**Work request**. Word for word, repeat all the entries below, but without the pictures.
....
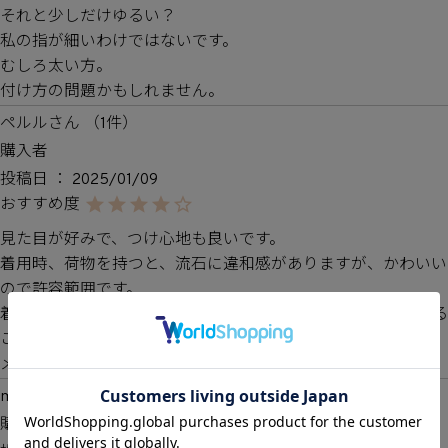
それと少しだけゆるい？

私の指が細いわけではないです。

むしろ太い方。

付け方の問題かもしれません。
ペルル
1
購入者
投稿日
2025/01/09
見た目が好みで、つけ心地も良いです。

着用時、荷物を持つと、流石に違和感がありますが、かわいい
ので許容範囲です。

着用時に何度か机にぶつけてしまいましたが、パールは取れる
ことなく、しっかり付いています。

メッキが剥がれると悲しいので、手洗い時は外しています。
may
1
購入者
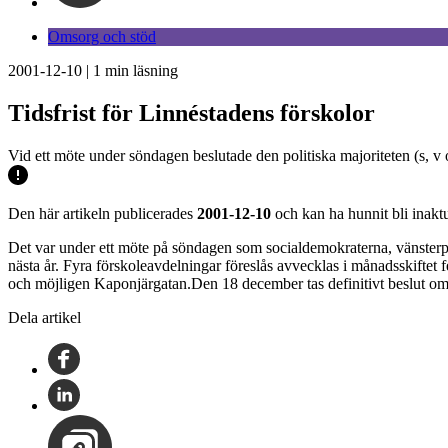
Omsorg och stöd
2001-12-10
|
1
min läsning
Tidsfrist för Linnéstadens förskolor
Vid ett möte under söndagen beslutade den politiska majoriteten (s, v 
Den här artikeln publicerades
2001-12-10
och kan ha hunnit bli inaktu
Det var under ett möte på söndagen som socialdemokraterna, vänsterpart
nästa år. Fyra förskoleavdelningar föreslås avvecklas i månadsskiftet 
och möjligen Kaponjärgatan.Den 18 december tas definitivt beslut om 
Dela artikel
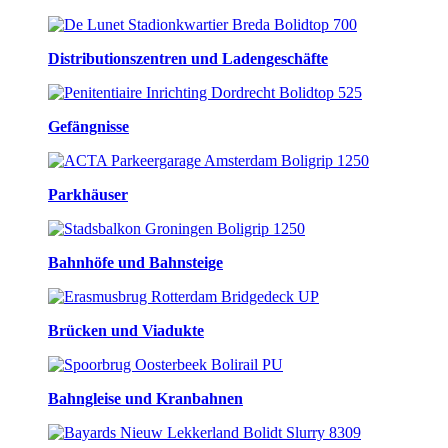
Distributionszentren und Ladengeschäfte
Gefängnisse
Parkhäuser
Bahnhöfe und Bahnsteige
Brücken und Viadukte
Bahngleise und Kranbahnen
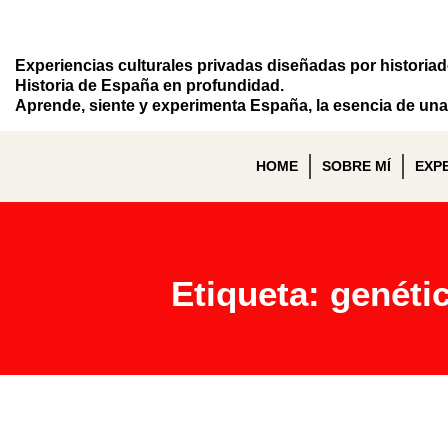
Experiencias culturales privadas diseñadas por historia
Historia de España en profundidad.
Aprende, siente y experimenta España, la esencia de una 
HOME
SOBRE MÍ
EXP
Etiqueta: genéti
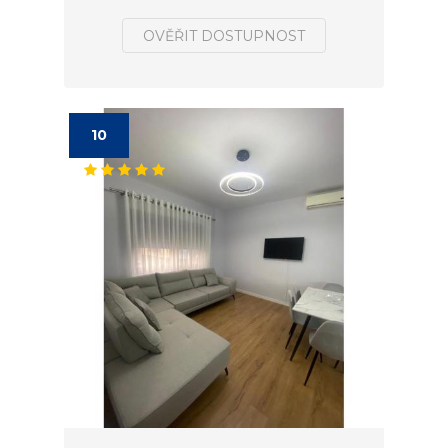
OVĚŘIT DOSTUPNOST
10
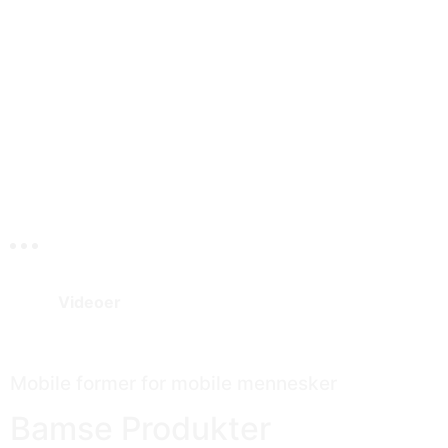
Videoer
Mobile former for mobile mennesker
Bamse Produkter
....
**Exercise solution**.
それと少しだけゆるい？

私の指が細いわけではないです。

むしろ太い方。

付け方の問題かもしれません。
ペルル
1
購入者
投稿日
2025/01/09
見た目が好みで、つけ心地も良いです。

着用時、荷物を持つと、流石に違和感がありますが、かわいい
ので許容範囲です。

着用時に何度か机にぶつけてしまいましたが、パールは取れる
ことなく、しっかり付いています。

メッキが剥がれると悲しいので、手洗い時は外しています。
may
1
購入者
Omsorg och stöd
2001-12-10
|
1
min läsning
Tidsfrist för Linnéstadens förskolor
Vid ett möte under söndagen beslutade den politiska majoriteten (s, v 
Den här artikeln publicerades
2001-12-10
och kan ha hunnit bli inaktu
Det var under ett möte på söndagen som socialdemokraterna, vänsterpart
nästa år. Fyra förskoleavdelningar föreslås avvecklas i månadsskiftet 
och möjligen Kaponjärgatan.Den 18 december tas definitivt beslut om 
Dela artikel
Distributionszentren und Ladengeschäfte
Gefängnisse
Parkhäuser
Bahnhöfe und Bahnsteige
Brücken und Viadukte
Bahngleise und Kranbahnen
Experiencias culturales privadas diseñadas por historia
Historia de España en profundidad.
Aprende, siente y experimenta España, la esencia de una 
HOME
SOBRE MÍ
EXP
Etiqueta: genéti
OVĚŘIT DOSTUPNOST
10
Videoer
Mobile former for mobile mennesker
Bamse Produkter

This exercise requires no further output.